• WORK REQUIRED
Across all the records below, how many lines contain "使用增量值命令"? Respond with only the number.

======== MATERIAL PROVIDED

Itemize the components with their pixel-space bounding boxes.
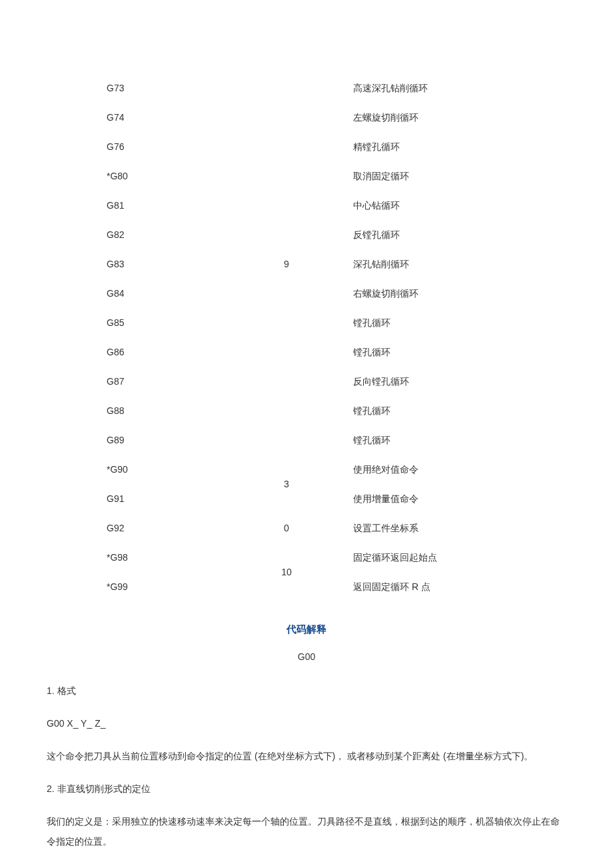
sub-title: G00 <box>47 649 566 664</box>
table-cell-code: *G99 <box>100 572 227 601</box>
section-title: 代码解释 <box>47 621 566 637</box>
table-cell-desc: 精镗孔循环 <box>346 132 513 161</box>
table-cell-code: *G80 <box>100 161 227 191</box>
table-cell-desc: 取消固定循环 <box>346 161 513 191</box>
table-cell-desc: 镗孔循环 <box>346 337 513 367</box>
table-cell-code: G85 <box>100 308 227 337</box>
paragraph: 2. 非直线切削形式的定位 <box>47 779 566 799</box>
gcode-table: G73 G74 G76 *G80 G81 G82 G83 G84 G85 G86… <box>100 73 513 601</box>
table-cell-desc: 使用绝对值命令 <box>346 455 513 484</box>
paragraph: 我们的定义是：采用独立的快速移动速率来决定每一个轴的位置。刀具路径不是直线，根据… <box>47 811 566 853</box>
table-cell-code: G84 <box>100 279 227 308</box>
table-group-3: *G90 G91 3 使用绝对值命令 使用增量值命令 <box>100 455 513 513</box>
table-group-10: *G98 *G99 10 固定循环返回起始点 返回固定循环 R 点 <box>100 543 513 601</box>
table-cell-desc: 使用增量值命令 <box>346 484 513 513</box>
table-cell-code: G81 <box>100 191 227 220</box>
table-cell-code: G86 <box>100 337 227 367</box>
table-cell-code: G76 <box>100 132 227 161</box>
table-cell-group: 0 <box>227 513 346 543</box>
table-cell-desc: 镗孔循环 <box>346 425 513 455</box>
table-cell-code: G82 <box>100 220 227 249</box>
table-cell-desc: 左螺旋切削循环 <box>346 103 513 132</box>
table-cell-desc: 反镗孔循环 <box>346 220 513 249</box>
table-cell-code: G73 <box>100 73 227 103</box>
table-cell-code: G88 <box>100 396 227 425</box>
table-cell-code: *G90 <box>100 455 227 484</box>
table-group-0: G92 0 设置工件坐标系 <box>100 513 513 543</box>
table-cell-desc: 设置工件坐标系 <box>346 513 513 543</box>
table-cell-code: G83 <box>100 249 227 279</box>
table-cell-desc: 镗孔循环 <box>346 308 513 337</box>
table-cell-code: G74 <box>100 103 227 132</box>
table-cell-desc: 高速深孔钻削循环 <box>346 73 513 103</box>
table-cell-desc: 镗孔循环 <box>346 396 513 425</box>
paragraph: 1. 格式 <box>47 681 566 701</box>
paragraph: G00 X_ Y_ Z_ <box>47 713 566 734</box>
table-group-9: G73 G74 G76 *G80 G81 G82 G83 G84 G85 G86… <box>100 73 513 455</box>
table-cell-code: G87 <box>100 367 227 396</box>
table-cell-code: G89 <box>100 425 227 455</box>
paragraph: 这个命令把刀具从当前位置移动到命令指定的位置 (在绝对坐标方式下)， 或者移动到… <box>47 746 566 767</box>
table-cell-desc: 中心钻循环 <box>346 191 513 220</box>
table-cell-desc: 深孔钻削循环 <box>346 249 513 279</box>
table-cell-code: *G98 <box>100 543 227 572</box>
table-cell-code: G92 <box>100 513 227 543</box>
table-cell-code: G91 <box>100 484 227 513</box>
table-cell-desc: 返回固定循环 R 点 <box>346 572 513 601</box>
table-cell-desc: 固定循环返回起始点 <box>346 543 513 572</box>
table-cell-group: 3 <box>227 455 346 513</box>
table-cell-desc: 反向镗孔循环 <box>346 367 513 396</box>
table-cell-group: 9 <box>227 73 346 455</box>
paragraph: 3. 直线定位 <box>47 864 566 868</box>
table-cell-group: 10 <box>227 543 346 601</box>
table-cell-desc: 右螺旋切削循环 <box>346 279 513 308</box>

================

• REPLY TO THE EXERCISE
2